This chapter deals with the mitochondrias’ stress response to heat, which is the central agent of thermotherapy. Thermotherapies function by inducing lethal heat inside target tissues. Spatial and temporal instabilities of temperature distributions in targets require optimized treatment protocols and reliable temperature-control methods during thermotherapies. Since solid cancers present predominant targets to thermotherapy, we analyzed hyperthermic stress-induced effects on mitochondrial transmembrane potentials in breast cancer cells (MX1). Heat sensitivities and stress reactions might be extremely different among different tissue species and tissue dignities; therefore it is very important to investigate tissue-specific stress responses systematically. Even though this chapter provides minimal information only to the enlightenment of systemic cellular heat stress mechanisms, it may contribute to deepening the basic knowledge about systemic stress responses. In addition, the data presented here might support optimizing of treatment protocols applied during thermotherapy, particularly LITT and hyperthermia.
Heat represents a primarily environmental physical stress factor inducing multiform stress reactions in cells and tissues exposed to unphysiologically elevated temperatures. Molecular mechanisms triggered by heat stress include enhanced synthesis of so-called heat shock proteins (HSP) providing a limited protection to cells and organisms against heat-induced damages [Lindquist, 1986; Sonna, 2002; Takayama, 2003; Kregel, 2002]. HSP are also involved in other stress responses initiated by non-thermal stress factors, like oxidative stress, energy and nutrient depletions, or drug toxicities [Kregel, 2002]. The effectiveness of HSP- mediated damage protections depend on the stress factor dose, exposure time, and the cell species encountering stress. Especially hyperthermic stress induces cell type individual stress reactions involving complex networks of genetic and biochemical changes [Sonna, 2002]. Detailed knowledge about molecular HSP functions and the resulting metabolic interactions does not really exist so far, althought they are under intensive investigation worldwide [Kregel, 2002].
Understanding of HSP regulation by using systems biology tools, HSP interact with multiple key components of signalling pathways that regulate growth and development. The molecular relationships between heat shock proteins and various signalling proteins appear to be critical for the normal function of signal transduction pathways. The relative levels of these proteins may be important, as too little or too much Hsp70 or Hsp90 can result in aberrant growth control, developmental malformations and cell death. Although the functions of HSP as molecular chaperones have been well characterized, their complementary role as `stress-induced’ proteins to monitor changes and alter the biochemical environment of the cell remains elusive. Genetic and molecular interactions between HSP, their co-chaperones and components of signalling pathways suggest that crosstalk between these proteins can regulate proliferation and development by preventing or enhancing cell growth and death, as the levels of HSP vary in response to environmental stress or disease.

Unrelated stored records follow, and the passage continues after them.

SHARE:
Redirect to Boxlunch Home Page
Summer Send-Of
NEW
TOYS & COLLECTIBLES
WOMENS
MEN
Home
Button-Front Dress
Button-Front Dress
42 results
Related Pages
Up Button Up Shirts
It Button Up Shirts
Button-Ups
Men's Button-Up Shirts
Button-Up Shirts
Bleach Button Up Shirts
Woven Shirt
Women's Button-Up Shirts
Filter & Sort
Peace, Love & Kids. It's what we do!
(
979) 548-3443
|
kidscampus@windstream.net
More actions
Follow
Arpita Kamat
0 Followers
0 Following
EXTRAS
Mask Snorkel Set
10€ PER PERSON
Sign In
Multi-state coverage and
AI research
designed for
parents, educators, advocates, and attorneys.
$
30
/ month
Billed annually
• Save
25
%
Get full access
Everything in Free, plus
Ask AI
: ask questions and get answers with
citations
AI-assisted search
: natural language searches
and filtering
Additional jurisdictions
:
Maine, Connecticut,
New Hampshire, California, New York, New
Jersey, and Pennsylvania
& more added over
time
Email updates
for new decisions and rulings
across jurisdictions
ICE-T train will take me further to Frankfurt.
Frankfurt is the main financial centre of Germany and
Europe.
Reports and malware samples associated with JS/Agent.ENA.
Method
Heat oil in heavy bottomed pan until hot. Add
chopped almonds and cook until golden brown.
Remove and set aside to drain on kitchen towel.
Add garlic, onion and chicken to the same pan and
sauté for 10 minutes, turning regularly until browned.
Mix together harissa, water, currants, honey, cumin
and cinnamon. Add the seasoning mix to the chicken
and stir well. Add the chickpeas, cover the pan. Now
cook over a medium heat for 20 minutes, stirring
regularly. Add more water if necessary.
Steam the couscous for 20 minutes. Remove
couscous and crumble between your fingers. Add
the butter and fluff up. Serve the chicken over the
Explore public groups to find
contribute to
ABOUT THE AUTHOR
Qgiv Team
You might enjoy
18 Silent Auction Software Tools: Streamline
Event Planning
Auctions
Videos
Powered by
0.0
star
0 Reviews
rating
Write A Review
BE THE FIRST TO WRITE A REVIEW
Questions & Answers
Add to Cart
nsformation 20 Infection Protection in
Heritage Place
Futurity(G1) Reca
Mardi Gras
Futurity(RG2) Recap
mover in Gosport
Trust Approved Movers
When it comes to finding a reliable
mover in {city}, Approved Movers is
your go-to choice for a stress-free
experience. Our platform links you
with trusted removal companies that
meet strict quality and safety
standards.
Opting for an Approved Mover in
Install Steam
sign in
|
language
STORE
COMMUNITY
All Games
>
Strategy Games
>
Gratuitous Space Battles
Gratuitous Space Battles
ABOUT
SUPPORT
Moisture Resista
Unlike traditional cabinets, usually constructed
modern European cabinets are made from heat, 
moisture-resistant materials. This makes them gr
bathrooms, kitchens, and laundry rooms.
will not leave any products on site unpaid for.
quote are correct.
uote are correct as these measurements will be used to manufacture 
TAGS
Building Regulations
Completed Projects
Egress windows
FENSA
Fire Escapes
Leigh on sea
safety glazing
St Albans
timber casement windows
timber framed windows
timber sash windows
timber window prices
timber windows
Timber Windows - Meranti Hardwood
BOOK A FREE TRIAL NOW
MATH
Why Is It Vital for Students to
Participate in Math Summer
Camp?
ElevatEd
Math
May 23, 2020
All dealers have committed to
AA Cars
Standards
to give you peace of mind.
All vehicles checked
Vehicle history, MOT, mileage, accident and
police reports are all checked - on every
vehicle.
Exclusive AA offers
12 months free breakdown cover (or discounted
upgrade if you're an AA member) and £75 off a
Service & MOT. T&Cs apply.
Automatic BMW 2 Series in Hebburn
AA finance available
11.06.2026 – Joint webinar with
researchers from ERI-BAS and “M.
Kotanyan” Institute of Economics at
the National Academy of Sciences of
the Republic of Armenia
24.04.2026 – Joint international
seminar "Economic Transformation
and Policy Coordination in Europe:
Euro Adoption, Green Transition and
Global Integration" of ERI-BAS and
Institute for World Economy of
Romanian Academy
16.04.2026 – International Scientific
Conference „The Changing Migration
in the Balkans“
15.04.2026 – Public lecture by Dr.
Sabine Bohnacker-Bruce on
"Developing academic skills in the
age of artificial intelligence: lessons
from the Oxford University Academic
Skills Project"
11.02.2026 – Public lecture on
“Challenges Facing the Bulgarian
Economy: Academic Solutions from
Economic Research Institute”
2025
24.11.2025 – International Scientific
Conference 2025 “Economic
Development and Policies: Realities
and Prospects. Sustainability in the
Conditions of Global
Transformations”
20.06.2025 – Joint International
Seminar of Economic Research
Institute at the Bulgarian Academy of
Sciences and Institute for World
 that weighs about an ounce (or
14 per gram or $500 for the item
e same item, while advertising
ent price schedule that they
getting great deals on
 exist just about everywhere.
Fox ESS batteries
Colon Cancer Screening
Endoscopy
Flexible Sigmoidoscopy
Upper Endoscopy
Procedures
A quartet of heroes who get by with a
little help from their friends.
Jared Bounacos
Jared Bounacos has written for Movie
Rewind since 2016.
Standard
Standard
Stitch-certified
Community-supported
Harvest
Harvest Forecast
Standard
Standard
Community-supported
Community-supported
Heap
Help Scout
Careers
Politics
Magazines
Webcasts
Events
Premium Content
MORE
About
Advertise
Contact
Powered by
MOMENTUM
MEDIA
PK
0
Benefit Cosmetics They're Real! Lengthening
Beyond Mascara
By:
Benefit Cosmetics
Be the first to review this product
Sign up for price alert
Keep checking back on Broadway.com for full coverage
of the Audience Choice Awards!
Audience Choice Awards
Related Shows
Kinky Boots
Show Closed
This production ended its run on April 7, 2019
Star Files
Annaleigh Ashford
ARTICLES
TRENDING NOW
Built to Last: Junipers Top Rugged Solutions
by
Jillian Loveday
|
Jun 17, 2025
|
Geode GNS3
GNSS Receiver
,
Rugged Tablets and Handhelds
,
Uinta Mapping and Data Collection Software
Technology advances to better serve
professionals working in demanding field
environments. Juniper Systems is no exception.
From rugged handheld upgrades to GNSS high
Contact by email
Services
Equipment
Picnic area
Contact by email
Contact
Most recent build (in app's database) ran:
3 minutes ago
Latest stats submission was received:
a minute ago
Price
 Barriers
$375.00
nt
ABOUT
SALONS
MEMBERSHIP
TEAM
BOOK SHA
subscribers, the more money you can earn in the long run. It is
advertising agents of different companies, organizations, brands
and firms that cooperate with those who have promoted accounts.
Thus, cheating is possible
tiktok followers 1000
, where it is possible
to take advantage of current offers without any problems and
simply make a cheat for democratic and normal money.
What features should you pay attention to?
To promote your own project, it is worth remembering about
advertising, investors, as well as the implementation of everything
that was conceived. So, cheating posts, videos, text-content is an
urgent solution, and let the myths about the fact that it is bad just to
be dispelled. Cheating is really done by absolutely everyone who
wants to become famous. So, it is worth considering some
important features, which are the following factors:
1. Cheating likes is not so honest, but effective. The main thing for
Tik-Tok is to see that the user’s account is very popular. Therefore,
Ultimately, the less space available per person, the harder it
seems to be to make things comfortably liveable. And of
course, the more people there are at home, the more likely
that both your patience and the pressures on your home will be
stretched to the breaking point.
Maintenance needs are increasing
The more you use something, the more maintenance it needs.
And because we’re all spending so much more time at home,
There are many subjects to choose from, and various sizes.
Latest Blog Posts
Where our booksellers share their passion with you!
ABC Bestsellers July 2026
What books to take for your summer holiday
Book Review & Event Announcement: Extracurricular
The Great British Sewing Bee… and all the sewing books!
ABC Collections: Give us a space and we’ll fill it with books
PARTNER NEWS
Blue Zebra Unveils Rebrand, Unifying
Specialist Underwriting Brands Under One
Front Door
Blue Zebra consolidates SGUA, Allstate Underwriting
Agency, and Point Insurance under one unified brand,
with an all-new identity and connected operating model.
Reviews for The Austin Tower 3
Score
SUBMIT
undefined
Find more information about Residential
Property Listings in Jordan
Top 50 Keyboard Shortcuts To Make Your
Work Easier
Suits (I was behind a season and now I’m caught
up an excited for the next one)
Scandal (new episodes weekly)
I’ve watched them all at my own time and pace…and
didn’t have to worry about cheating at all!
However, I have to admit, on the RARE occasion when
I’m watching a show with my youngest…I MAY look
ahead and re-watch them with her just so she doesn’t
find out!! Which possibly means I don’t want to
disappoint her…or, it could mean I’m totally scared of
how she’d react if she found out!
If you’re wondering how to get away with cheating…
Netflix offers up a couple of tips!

The field of clinical cancer therapy comprises two major groups of different ablative thermotherapy methods, 1) laser-induced thermotherapy (LITT) working with locally confined temperatures between 50°C and 150°C to induce target tissue coagulation [Gewiese, 1994; Roggan, 2001; Nikfarjam, 2003] and 2) hyperthermia working with temperatures below 45°C [van der Zee, 2002]. Combined modality treatments such as hyperthermia-assisted radiotherapy and/or chemotherapy are under intensive scientific investigation today [van der Zee, 2002; Debes, 2004, Hehr, 2003; Colombo, 2003]. Another approach of intersitial thermoablation has been published by Jordan et al. (2006) and Johannsen (2007) who suggested injection of magnetic nanoparticles into a tumor followed by application of alternating current magnetic fields inducing elevated temperatures inside the particle-loaded tissue [Campbell, 2007; Johannsen, 2007; Jordan, 2006]. Therapy preconditions for this modern approach of nanomedicine concerning sufficient target loading with nanoparticles as well as feasible opportunities providing homogeneous particle distributions were not discussed in this context.
Generally, if the temperature induced in a target tissue is high enough to cause lethal effects and to induce thermal destruction thermotherapy is successful [Gewiese, 1994; Roggan, 2001; Nikfarjam, 2003; van der Zee, 2002; Debes, 2004, Hehr, 2003; Colombo, 2003]. Since heat transfer and distribution inside a target tissue usually are irregular and exhibit spatial and temporal instabilities, there is always a risk that certain areas of the target will survive the thermotherapeutic intervention to cause persistence or recurrence of disease [Nikfarjam, 2003; Gellermann, 2005; Mack, 2004]. Thresholds for thermal damage in human tissues vary among tissue species as well as among normal and diseased tissues [Dewhirst, 2003; Park, 2005]. Nevertheless a computer-aided dosimetry model was developed to support the irradiation planning for clinical LITT applications [Roggan, 2001].